### YOUR ASSIGNMENT
Select and copy out every line in the records containing "Recipes".

### ENTRIES SUPPLIED
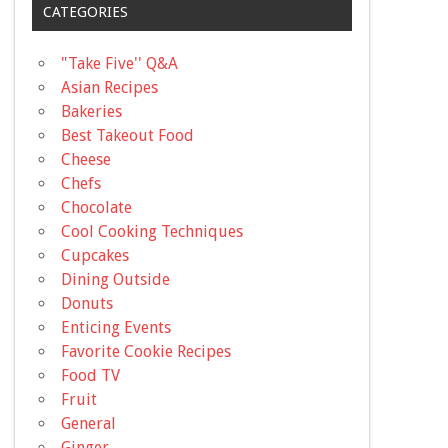
CATEGORIES
"Take Five'' Q&A
Asian Recipes
Bakeries
Best Takeout Food
Cheese
Chefs
Chocolate
Cool Cooking Techniques
Cupcakes
Dining Outside
Donuts
Enticing Events
Favorite Cookie Recipes
Food TV
Fruit
General
Ginger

### RESULT OF THIS TASK
Asian Recipes
Favorite Cookie Recipes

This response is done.